A Crucible is both a vessel for heating metals at very high temperatures, and a situation of severe trial or testing, out of which something new is born. Pyre Dance continues this loose theme of heat and transformational fire. The ceramic percussion pulse, the pan flutes and the swaying 5/4 rhythm weave together to create a sense of ceremonial solemnity, a sensuous trance, an ancient circle dance. I imagine a night scene under a pitchblack sky, the leaping tongues of a funeral pyre lunging upward into the dark, blood orange flamelight flickering on the intent faces of people from some bygone race, as they slowly circle the mound, themselves danced by the rhythms of life and death.

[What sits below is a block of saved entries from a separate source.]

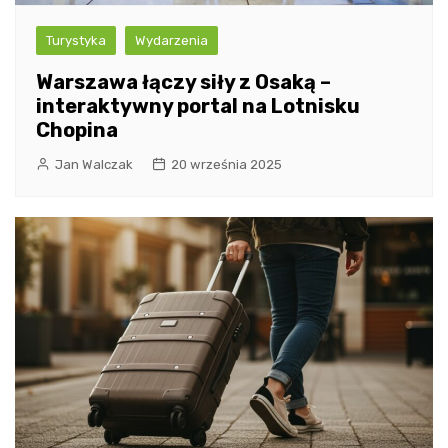
Turystyka
Wydarzenia
Warszawa łączy siły z Osaką –
interaktywny portal na Lotnisku
Chopina
Jan Walczak
20 września 2025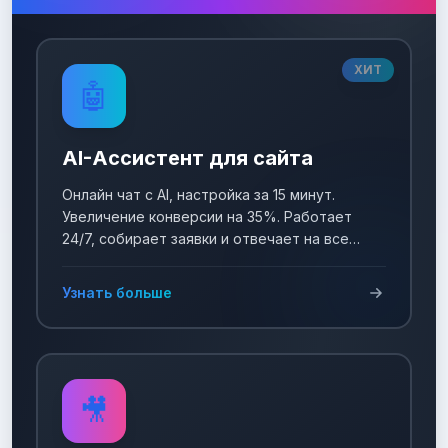
ХИТ
🤖
AI-Ассистент для сайта
Онлайн чат с AI, настройка за 15 минут.
Увеличение конверсии на 35%. Работает
24/7, собирает заявки и отвечает на все
вопросы!
Узнать больше
🎥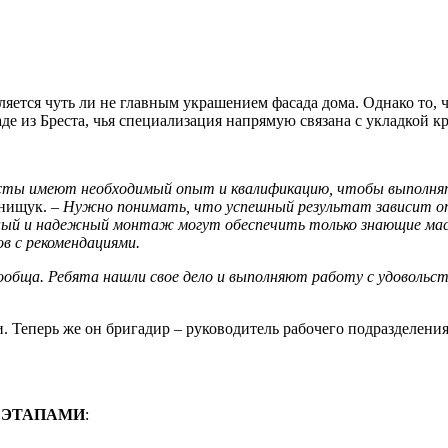
ляется чуть ли не главным украшением фасада дома. Однако то, 
де из Бреста, чья специализация напрямую связана с укладкой к
листы имеют необходимый опыт и квалификацию, чтобы выполня
Онищук. –
Нужно понимать, что успешный результат зависит от 
ный и надежный монтаж могут обеспечить только знающие маст
в с рекомендациями.
ообща. Ребята нашли свое дело и выполняют работу с удовольст
 Теперь же он бригадир – руководитель рабочего подразделения
 ЭТАПАМИ
: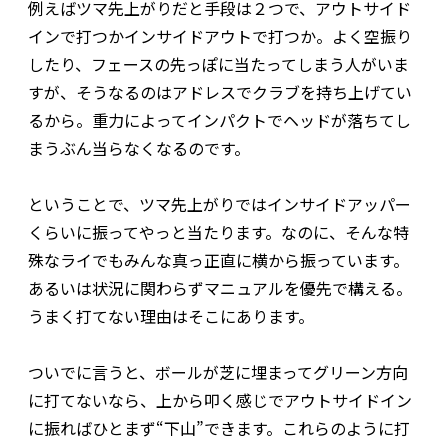
例えばツマ先上がりだと手段は２つで、アウトサイド
インで打つかインサイドアウトで打つか。よく空振り
したり、フェースの先っぽに当たってしまう人がいま
すが、そうなるのはアドレスでクラブを持ち上げてい
るから。重力によってインパクトでヘッドが落ちてし
まうぶん当らなくなるのです。
ということで、ツマ先上がりではインサイドアッパー
くらいに振ってやっと当たります。なのに、そんな特
殊なライでもみんな真っ正直に横から振っています。
あるいは状況に関わらずマニュアルを優先で構える。
うまく打てない理由はそこにあります。
ついでに言うと、ボールが芝に埋まってグリーン方向
に打てないなら、上から叩く感じでアウトサイドイン
に振ればひとまず“下山”できます。これらのように打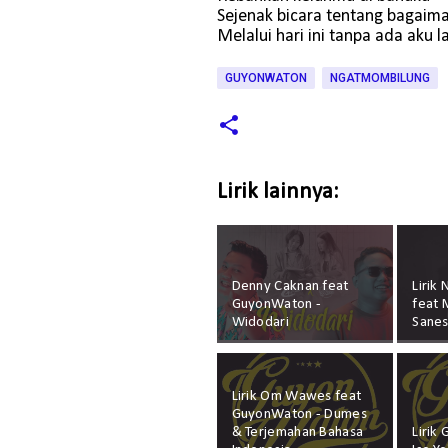
Sejenak bicara tentang bagaim
Melalui hari ini tanpa ada aku l
GUYONWATON
NGATMOMBILUNG
Lirik lainnya:
Denny Caknan feat
Lirik
GuyonWaton -
feat 
Widodari
Sane
Lirik Om Wawes feat
GuyonWaton - Dumes
& Terjemahan Bahasa
Lirik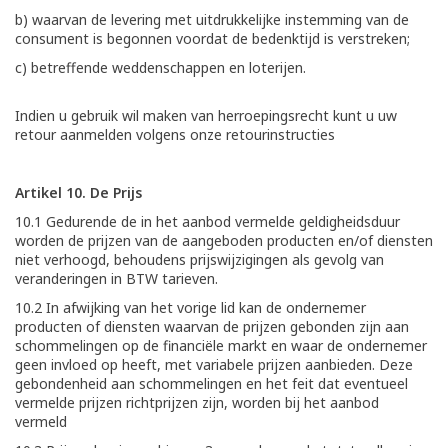
b) waarvan de levering met uitdrukkelijke instemming van de
consument is begonnen voordat de bedenktijd is verstreken;
c) betreffende weddenschappen en loterijen.
Indien u gebruik wil maken van herroepingsrecht kunt u uw
retour aanmelden volgens onze retourinstructies
Artikel 10. De Prijs
10.1 Gedurende de in het aanbod vermelde geldigheidsduur
worden de prijzen van de aangeboden producten en/of diensten
niet verhoogd, behoudens prijswijzigingen als gevolg van
veranderingen in BTW tarieven.
10.2 In afwijking van het vorige lid kan de ondernemer
producten of diensten waarvan de prijzen gebonden zijn aan
schommelingen op de financiële markt en waar de ondernemer
geen invloed op heeft, met variabele prijzen aanbieden. Deze
gebondenheid aan schommelingen en het feit dat eventueel
vermelde prijzen richtprijzen zijn, worden bij het aanbod
vermeld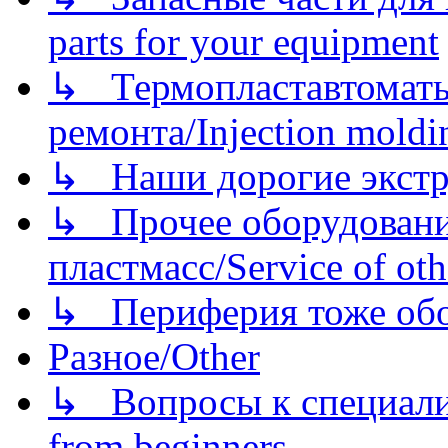
parts for your equipment
↳ Термопластавтоматы 
ремонта/Injection moldin
↳ Наши дорогие экстру
↳ Прочее оборудовани
пластмасс/Service of oth
↳ Периферия тоже обору
Разное/Other
↳ Вопросы к специали
from beginners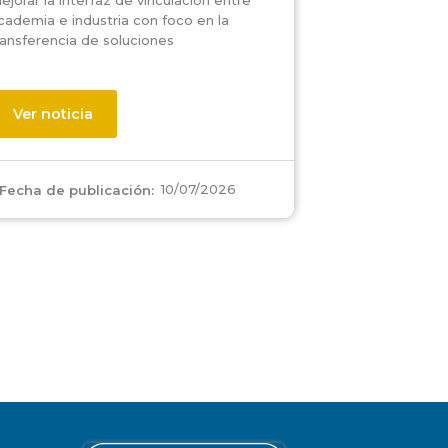
ejorar la interfaz de vinculación entre
cademia e industria con foco en la
ransferencia de soluciones
Ver noticia
10/07/2026
Fecha de publicación: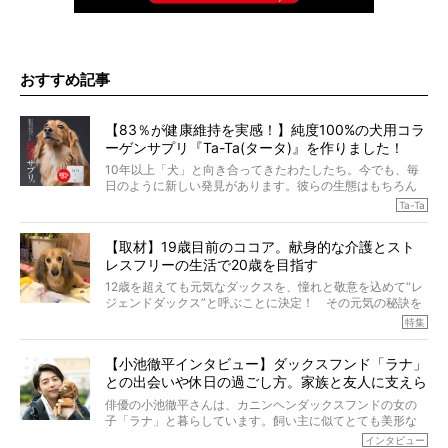
おすすめ記事
【83％が健康維持を実感！】純度100%の犬用コラ
ーゲンサプリ『Ta-Ta(タータ)』を作りました！
10年以上「犬」と向き合ってきたわたしたち。今でも、毎
日のように新しい発見があります。彼らの生態はもちろん
のこと、「食事」に関することも同じです。昔の犬は25年
Ta-Ta
も生きたといわれていますが、長生きの秘訣はバランスの
とれた栄養にあることがわかってきました。ところが、現
【取材】19歳目前のココア。献身的な介護とスト
代の犬の食事は“ある重要な栄養”が不足しがちになっている
レスフリーの生活で20歳を目指す
というのです。
それを効率よくおぎなってくれるのが、コラーゲン！ そ
12歳を超えても元気なダックスを、憧れと敬意を込めて“レ
こでわたしたちは、純度100%の犬用コラーゲンサプリ
ジェンドダックス”と呼ぶことに決定！ その元気の秘訣を
『Ta-Ta(タータ)』を作りました！
オーナーさんに伺うのが、特集『レジェンドダックスの肖
特集
愛犬家の83％が「健康維持を実感した」と評判のTa-Ta(タ
像』です。
ータ)。健康維持をめざす、すべてのダックスたちに、どう
今回は、19歳目前のココアくんが登場です。「犬は犬らし
か届きますように。
【小池徹平インタビュー】ダックスフンド「ラナ」
く」というオーナーさんのポリシーのもと、甘やかさずに
との出会いや休日の過ごし方。家族と友人に支えら
育てられ、18歳になるまで定期検査すらしたことがなかっ
たというココアくん。果たしてその長生きの秘訣とは。
れてー
俳優の小池徹平さんは、カニンヘンダックスフンドの女の
子「ラナ」と暮らしています。飼い主に似てとても美形な
ラナは、現在８才。小池さんのインスタグラムでは、ラナ
インタビュー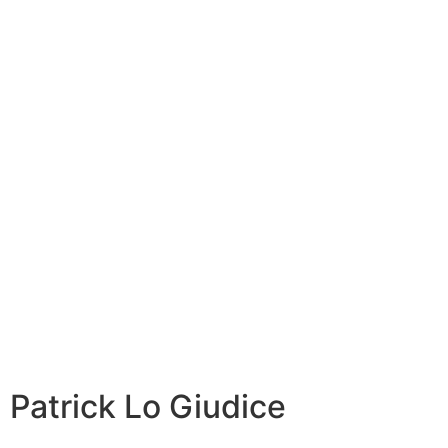
Patrick Lo Giudice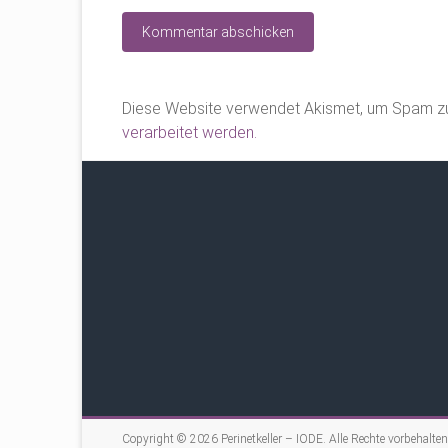
Diese Website verwendet Akismet, um Spam zu
verarbeitet werden.
Copyright © 2026
Perinetkeller – IODE
. Alle Rechte vorbehalten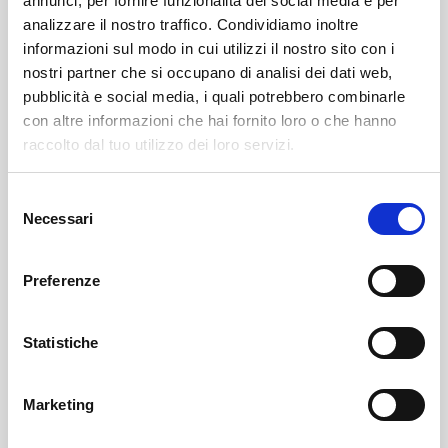
annunci, per fornire funzionalità dei social media e per
analizzare il nostro traffico. Condividiamo inoltre
informazioni sul modo in cui utilizzi il nostro sito con i
nostri partner che si occupano di analisi dei dati web,
pubblicità e social media, i quali potrebbero combinarle
con altre informazioni che hai fornito loro o che hanno
raccolto dal tuo utilizzo dei loro servizi.
Selezione
Necessari
del
Sondrio
SOF Società Onoranze Funebri
Obituaries
consenso
Preferenze
Statistiche
Marketing
Sondrio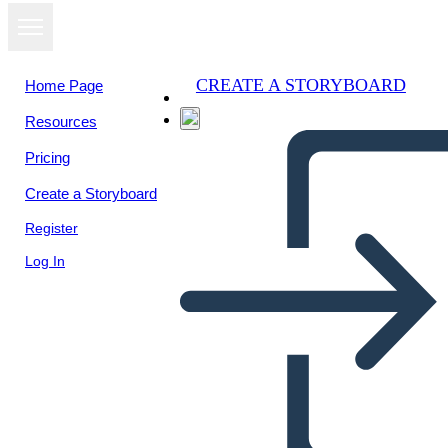
CREATE A STORYBOARD
Home Page
Resources
View as
Pricing
slideshow
Create a Storyboard
Register
Log In
longa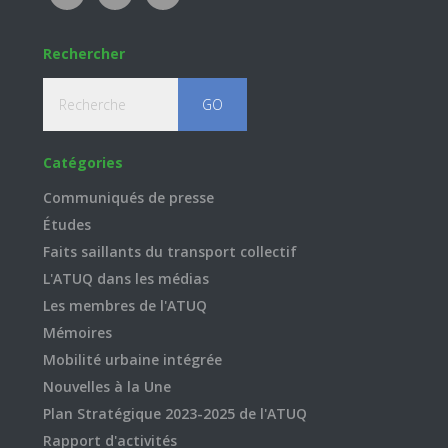
Rechercher
Recherche
Catégories
Communiqués de presse
Études
Faits saillants du transport collectif
L'ATUQ dans les médias
Les membres de l'ATUQ
Mémoires
Mobilité urbaine intégrée
Nouvelles à la Une
Plan Stratégique 2023-2025 de l'ATUQ
Rapport d'activités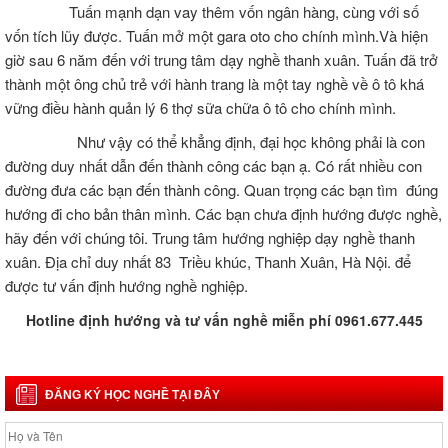
Tuấn mạnh dạn vay thêm vốn ngân hàng, cùng với số
vốn tích lũy được. Tuấn mở một gara oto cho chính mình.Và hiện
giờ sau 6 năm đến với trung tâm dạy nghề thanh xuân. Tuấn đã trở
thành một ông chủ trẻ với hành trang là một tay nghề về ô tô khá
vững điều hành quản lý 6 thợ sữa chữa ô tô cho chính mình.
Như vậy có thể khẳng định, đại học không phải là con
đường duy nhất dẫn đến thành công các bạn ạ. Có rất nhiều con
đường đưa các bạn đến thành công. Quan trọng các bạn tìm đúng
hướng đi cho bản thân mình. Các bạn chưa định hướng được nghề,
hãy đến với chúng tôi. Trung tâm hướng nghiệp dạy nghề thanh
xuân. Địa chỉ duy nhất 83 Triều khúc, Thanh Xuân, Hà Nội. để
được tư vấn định hướng nghề nghiệp.
Hotline định hướng và tư vấn nghề miễn phí 0961.677.445
ĐĂNG KÝ HỌC NGHỀ TẠI ĐÂY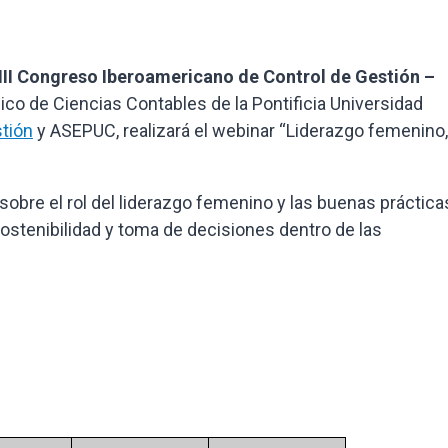
III Congreso Iberoamericano de Control de Gestión –
co de Ciencias Contables de la Pontificia Universidad
tión
y ASEPUC
, realizará el webinar “Liderazgo femenino,
sobre el rol del liderazgo femenino y las buenas práctica
stenibilidad y toma de decisiones dentro de las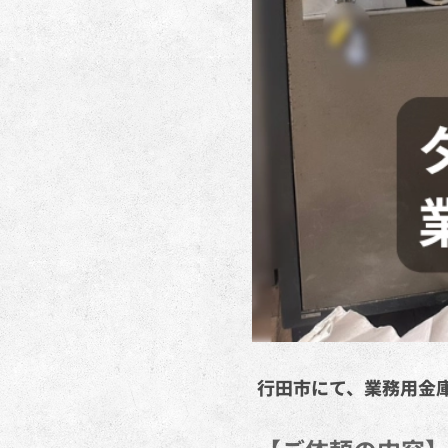
行田市にて、業務用金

There are many rich textural samples in the Pianobook palette, for creating drones, washes, and spatial atmospherics. On many of the Crucible pieces I was layering 3 or 4 of these different textural ‘pads’ together, like blending paints of varying thickness across a canvas. I featured this on Seraphic Oceans. As perhaps the name and the wavelike undulations suggest, I pictured an ocean of air rolling forever over the dust of a desolate planet, carrying the spectral voices of seraphim / mermaids on its endless tide.
A World Wept Into Being features two sampled string instruments: a handmade cedarbox plucked instrument and a dilapidated antique acoustic guitar. Both have some clunky edges, moments of slightly-out-of-tune-ness and unpolished character, which I found engaging. The result was somewhat mournful baroque, and the guitar almost sounds like a harpsichord in places. I complemented this with oboe, clarinet and piano, with a touch of vocal choir sample (which I must admit felt a bit odd, but the samples have a rich texture).
The closing track, At Last, is another slow wash, a blanket of minimalist orchestral textures that rise and swell in a melancholic cycle. Not surprisingly, I was giving expression to another period of deep depression and grief when I composed this track. The title is a reference to the relief of death – that is, that however I continue to push myself through the crucible of existence, death is the only way I can imagine relief from the relentless dissonance, exhaustion and confusing assault of my life.
Once again, I’ve used one of Heidi’s photographic abstractions on the cover, for its density, somber weight and dark smoulder.